__Input data__:

****************************************

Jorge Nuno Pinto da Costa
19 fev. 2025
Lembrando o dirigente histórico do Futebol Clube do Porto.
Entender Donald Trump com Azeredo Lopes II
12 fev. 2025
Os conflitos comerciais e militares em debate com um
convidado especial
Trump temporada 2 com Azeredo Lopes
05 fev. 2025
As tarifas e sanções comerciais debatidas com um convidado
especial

****************************************

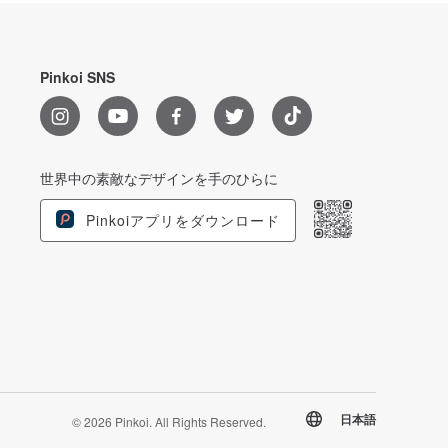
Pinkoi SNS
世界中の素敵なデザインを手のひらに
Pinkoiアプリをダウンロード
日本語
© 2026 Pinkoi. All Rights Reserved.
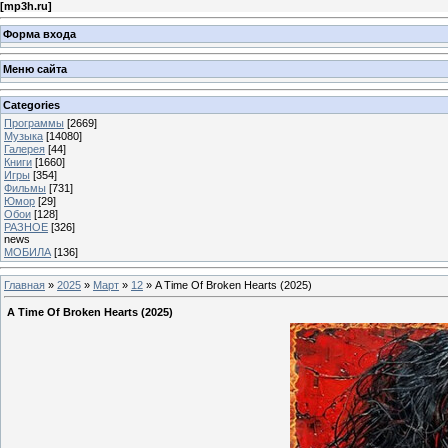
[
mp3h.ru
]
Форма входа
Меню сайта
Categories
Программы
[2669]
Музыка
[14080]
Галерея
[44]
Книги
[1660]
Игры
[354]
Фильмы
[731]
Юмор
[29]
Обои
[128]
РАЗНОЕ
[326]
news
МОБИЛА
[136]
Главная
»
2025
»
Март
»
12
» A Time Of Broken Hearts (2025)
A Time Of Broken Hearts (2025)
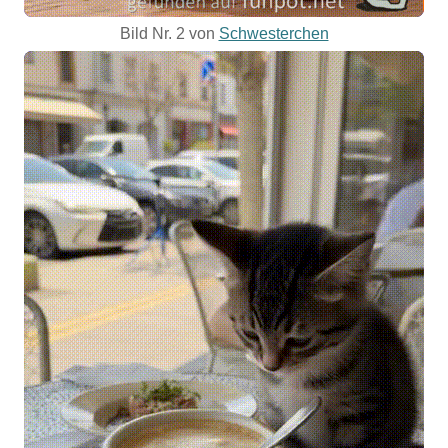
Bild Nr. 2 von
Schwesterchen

****************************************

Each line that contains the string "Lopes" should be copied from the data above.

__Answer section__:
Entender Donald Trump com Azeredo Lopes II
Trump temporada 2 com Azeredo Lopes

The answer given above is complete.